Crescent asserted that all the claims alleged by Nolden, whether in her original petition or in her amended petition, constituted health care liability claims. Crescent observed that Nolden had "attached" to the amended petition "what appear[ed] to be notices" to certain agents of Crescent dated September 25, 2019. But Crescent denied having received those notices and argued that even if the notices had been received, they were defective and did not toll the statute of limitations because "they [did] not include the required medical authorization." And Crescent maintained that "[e]ven with the [seventy-five]-day tolling period, [Nolden] still filed [her original petition] four months" too late, so "there [was] no argument . . . that [her suit] was filed timely."

See Tex. Civ. Prac. & Rem. Code Ann. § 74.052(a), (c); see also id. § 74.051(a) "written notice" of health care liability claim "must be accompanied by the authorization form for release of protected health information"); Carreras, 339 S.W.3d at 74 ("[F]or the statute of limitations to be tolled in a health care liability claim pursuant to [Texas Civil Practice and Remedies Code [c]hapter 74, a plaintiff must provide both the statutorily required notice and the statutorily required authorization form.").

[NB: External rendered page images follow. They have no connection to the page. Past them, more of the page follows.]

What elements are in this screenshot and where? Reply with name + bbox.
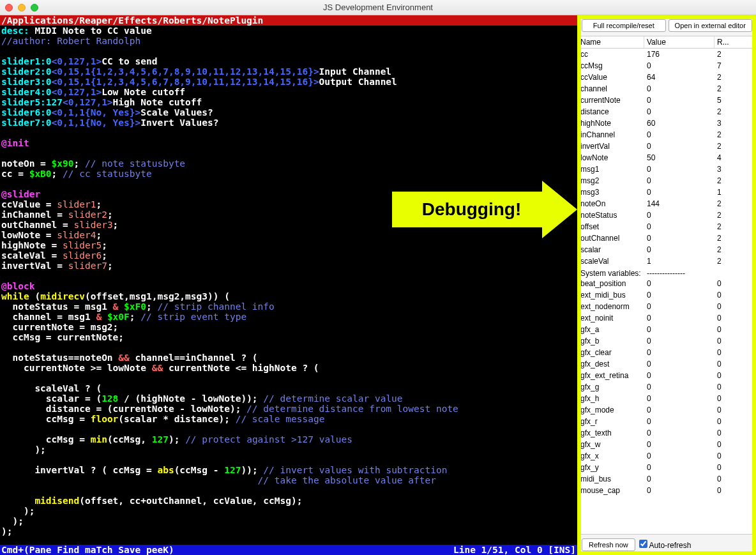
var-row[interactable]: gfx_w00: [578, 439, 756, 450]
var-row[interactable]: lowNote504: [578, 152, 756, 163]
var-row[interactable]: gfx_r00: [578, 416, 756, 427]
col-r-header[interactable]: R...: [714, 36, 756, 48]
var-row[interactable]: inChannel02: [578, 129, 756, 141]
var-row[interactable]: gfx_texth00: [578, 427, 756, 439]
window-title: JS Development Environment: [0, 3, 756, 12]
titlebar: JS Development Environment: [0, 0, 756, 15]
status-right: Line 1/51, Col 0 [INS]: [453, 545, 576, 555]
var-row[interactable]: gfx_b00: [578, 335, 756, 347]
var-row[interactable]: highNote603: [578, 118, 756, 129]
var-row[interactable]: msg202: [578, 175, 756, 186]
auto-refresh-checkbox[interactable]: [639, 540, 647, 548]
var-row[interactable]: ccValue642: [578, 72, 756, 83]
var-row[interactable]: gfx_ext_retina00: [578, 370, 756, 381]
var-row[interactable]: gfx_g00: [578, 381, 756, 393]
var-row[interactable]: msg103: [578, 163, 756, 175]
refresh-button[interactable]: Refresh now: [582, 538, 635, 551]
var-row[interactable]: currentNote05: [578, 95, 756, 106]
var-row[interactable]: beat_position00: [578, 278, 756, 289]
open-external-button[interactable]: Open in external editor: [669, 19, 753, 32]
var-row[interactable]: mouse_cap00: [578, 485, 756, 496]
var-row[interactable]: distance02: [578, 106, 756, 118]
var-row[interactable]: ccMsg07: [578, 60, 756, 72]
var-row[interactable]: midi_bus00: [578, 473, 756, 485]
status-left: Cmd+(Pane Find maTch Save peeK): [1, 545, 174, 555]
var-row[interactable]: cc1762: [578, 49, 756, 60]
file-path: /Applications/Reaper/Effects/Roberts/Not…: [0, 15, 577, 26]
var-row[interactable]: msg301: [578, 186, 756, 198]
var-table-body[interactable]: cc1762ccMsg07ccValue642channel02currentN…: [578, 49, 756, 534]
var-row[interactable]: scalar02: [578, 244, 756, 255]
recompile-button[interactable]: Full recompile/reset: [582, 19, 666, 32]
debug-panel: Full recompile/reset Open in external ed…: [577, 15, 756, 555]
var-row[interactable]: channel02: [578, 83, 756, 95]
var-row[interactable]: gfx_x00: [578, 450, 756, 462]
var-row[interactable]: gfx_a00: [578, 324, 756, 335]
var-row[interactable]: noteOn1442: [578, 198, 756, 209]
var-row[interactable]: gfx_clear00: [578, 347, 756, 358]
var-row[interactable]: ext_noinit00: [578, 312, 756, 324]
var-row[interactable]: offset02: [578, 221, 756, 232]
code-area[interactable]: desc: MIDI Note to CC value //author: Ro…: [0, 26, 577, 545]
var-row[interactable]: noteStatus02: [578, 209, 756, 221]
var-row[interactable]: gfx_dest00: [578, 358, 756, 370]
sysvars-header: System variables:---------------: [578, 267, 756, 278]
var-row[interactable]: outChannel02: [578, 232, 756, 244]
code-editor[interactable]: /Applications/Reaper/Effects/Roberts/Not…: [0, 15, 577, 555]
status-bar: Cmd+(Pane Find maTch Save peeK) Line 1/5…: [0, 545, 577, 555]
var-row[interactable]: invertVal02: [578, 141, 756, 152]
col-name-header[interactable]: Name: [578, 36, 644, 48]
var-row[interactable]: ext_midi_bus00: [578, 289, 756, 301]
var-table-header: Name Value R...: [578, 36, 756, 49]
var-row[interactable]: gfx_h00: [578, 393, 756, 404]
col-value-header[interactable]: Value: [644, 36, 714, 48]
var-row[interactable]: scaleVal12: [578, 255, 756, 267]
var-row[interactable]: gfx_mode00: [578, 404, 756, 416]
var-row[interactable]: gfx_y00: [578, 462, 756, 473]
auto-refresh-label[interactable]: Auto-refresh: [639, 540, 692, 550]
var-row[interactable]: ext_nodenorm00: [578, 301, 756, 312]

Nolden responded that the seventy-five-day tolling provision provided by Texas Civil Practice and Remedies Code section 74.051(c) applied to her claims, and the Texas Supreme Court's Emergency Orders Regarding the COVID-19 State of Disaster, the first of which was issued on March 13, 2020, further extended the limitations period applicable to her claims, making her suit timely.

See Supreme Court of Texas, First Emergency Order Regarding the COVID-19 State of Disaster, 596 S.W.3d 265, 265 (Tex. 2020) (issued on March 13, 2020 and providing: "All courts in Texas may extend the statute of limitations in any civil case for a stated period ending no later than 30 days after the [Texas] Governor's state of disaster has been lifted"). The Governor's state of disaster declaration was still in effect when Nolden filed her original petition on September 1, 2020. See generally Supreme Court of Texas, Twenty-Fifth Emergency Order Regarding the COVID-19 State of Disaster, 609 S.W.3d 133, 133 (Tex. 2020) (issued on September 17, 2020); Supreme Court of Texas, Twenty-Fourth Emergency Order Regarding the COVID-19 State of Disaster, 609 S.W.3d 132, 132-33 (Tex. 2020) (issued on August 21, 2020 and stating: "[Texas] Governor Abbott has declared a state of disaster in all 254 counties in the State of Texas in response to the imminent threat of the COVID-19 pandemic"); see also Ex parte Boyd, No. 03-20-00395-CR, 2022 WL 1144707, at *1 n.2 (Tex. App.-Austin Apr. 18, 2022, no pet.) (mem. op.) (noting, as of April 18, 2022, "the [Texas] Governor's state of disaster declaration ha[d] not been lifted").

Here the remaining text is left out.